L'appelante soutient au visa de l'article 906 du code de procédure civile, que les pièces communiquées par les intimés doivent être déclarées irrecevables en ce que s'ils ont conclu le 30 juillet 2020, ils n'ont pas communiqué les pièces visées dans leurs conclusions de sorte qu'ils seront déboutés de l'intégralité de leurs demandes.

Elle invoque l'irrecevabilité des demandes en nullité à défaut de déclaration de créance à la procédure collective du vendeur dès lors que l'action tend indirectement à faire supporter une condamnation pécuniaire à la société Nouvelle régie alors en liquidation judiciaire.

Subsidiairement, elle invoque l'irrecevabilité ou le caractère infondé de la demande de nullité des contrats au regard des dispositions de l'article 1134 du code civil en ce que ce n'est que dans des circonstances exceptionnelles que l'une des parties peut obtenir en justice la remise en cause du contrat et sans mauvaise foi. Elle considère qu'est de mauvaise foi la partie qui tend à détourner une cause de nullité de son objet ou de sa finalité à seule fin de remettre en cause le contrat tout en sachant qu'en réalité elle conservera le bien acquis du fait de l'impossibilité matérielle pour l'autre de la récupérer.

Elle rappelle le caractère strict de l'interprétation de l'article L. 121-23 du code de la consommation et soutient qu'aucune irrégularité formelle du bon de commande n'est démontrée.

Elle affirme la désignation du matériel vendu est extrêmement précise et que la juridiction est allée au-delà des exigences textuelles. Elle indique que M. et Mme [S] ont exécuté le contrat sans contester pendant 5 ans et ont réceptionné le matériel sans contestation quant aux caractéristiques du matériel acquis. Elle fait remarquer que les conditions de livraison figurent aux conditions générales de vente et que les modalités de pose n'ont pas à figurer au bon de commande, ni le délai de raccordement qui dépend d'un tiers. S'agissant des modalités de paiement et de crédit, elle indique qu'elles ont bien été portées à la connaissance de l'acquéreur et que le coût total du crédit n'a pas à figurer au bon de commande. Elle conteste l'existence de mentions contradictoires concernant les garanties et affirme que le contrat est rédigé en termes parfaitement clairs et lisibles.

Elle relève que les acquéreurs n'allèguent aucun préjudice pouvant résulter d'une éventuelle irrégularité formelle du bon de commande.

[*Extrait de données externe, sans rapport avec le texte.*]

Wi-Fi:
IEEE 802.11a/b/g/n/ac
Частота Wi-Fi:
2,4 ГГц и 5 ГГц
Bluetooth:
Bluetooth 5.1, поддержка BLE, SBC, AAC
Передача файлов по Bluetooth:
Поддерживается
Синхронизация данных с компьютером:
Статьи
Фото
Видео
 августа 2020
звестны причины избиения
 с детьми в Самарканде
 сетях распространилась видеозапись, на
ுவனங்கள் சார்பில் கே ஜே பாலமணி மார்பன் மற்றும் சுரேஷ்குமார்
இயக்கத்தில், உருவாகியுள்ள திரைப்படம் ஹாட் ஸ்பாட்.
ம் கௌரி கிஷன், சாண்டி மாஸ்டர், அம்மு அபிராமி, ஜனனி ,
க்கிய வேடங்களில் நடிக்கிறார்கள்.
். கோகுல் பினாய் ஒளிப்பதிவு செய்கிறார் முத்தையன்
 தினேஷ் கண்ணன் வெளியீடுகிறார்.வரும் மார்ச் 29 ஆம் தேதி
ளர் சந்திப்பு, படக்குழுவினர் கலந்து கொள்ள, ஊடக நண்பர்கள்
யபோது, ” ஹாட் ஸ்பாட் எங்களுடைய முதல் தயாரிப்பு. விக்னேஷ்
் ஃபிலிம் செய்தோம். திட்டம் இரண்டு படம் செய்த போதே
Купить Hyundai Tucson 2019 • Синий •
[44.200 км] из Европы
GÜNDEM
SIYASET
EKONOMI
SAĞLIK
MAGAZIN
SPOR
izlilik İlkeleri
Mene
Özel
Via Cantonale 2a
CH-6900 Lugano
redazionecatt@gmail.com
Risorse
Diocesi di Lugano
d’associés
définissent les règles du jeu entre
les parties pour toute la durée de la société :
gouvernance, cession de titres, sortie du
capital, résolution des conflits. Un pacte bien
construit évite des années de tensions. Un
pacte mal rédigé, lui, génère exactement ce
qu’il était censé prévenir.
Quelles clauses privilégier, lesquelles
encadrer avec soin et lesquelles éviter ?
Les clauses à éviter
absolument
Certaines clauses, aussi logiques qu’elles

Subsidiairement, elle fait valoir que l'acquéreur a confirmé le contrat et renoncé à se prévaloir d'une nullité du bon de commande en réceptionnant le matériel, en attestant de l'exécution conforme des travaux sans aucune réserve, en ordonnant le paiement du prix puis en utilisant l'installation pendant plusieurs années avant d'engager une action en nullité par acte du 20 février 2019. Elle souligne que postérieurement à l'introduction de leur action, M. et Mme [S] ont poursuivi l'exécution des contrats et ce en pleine connaissance des moyens allégués.

Elle note que les allégations de dol et d'absence de cause au sens des anciens articles 1109, et 1116 du code civil ne sont aucunement étayées et relève qu'aucun élément n'est fourni sur la réalité d'une promesse d'autofinancement, sur la rentabilité effective de l'installation ou sur l'affirmation d'un faux partenariat avec EDF. Elle affirme que M. et Mme [S] auraient dû s'informer sur le fonctionnement du matériel et les éléments qui dépassent le devoir d'information du vendeur. Elle expose que M. et Mme [S] n'établissent ni les man'uvres alléguées ni l'erreur commise et ne produisent aucune expertise concernant la rentabilité effective de l'installation, ni que cet élément ait été le motif prédominant de leur acquisition.

Elle expose que le maintien du contrat de vente emporte maintien du contrat de crédit affecté et que M. et Mme [S] devront être tenus de restituer la somme reçue au titre de l'exécution provisoire du jugement de première instance. Elle précise que les emprunteurs ont cessé de régler les échéances du crédit et qu'elle n'a d'autre choix que de solliciter la résiliation judiciaire du contrat de crédit à effet au 24 février 2020 avec condamnation au paiement des sommes restant dues.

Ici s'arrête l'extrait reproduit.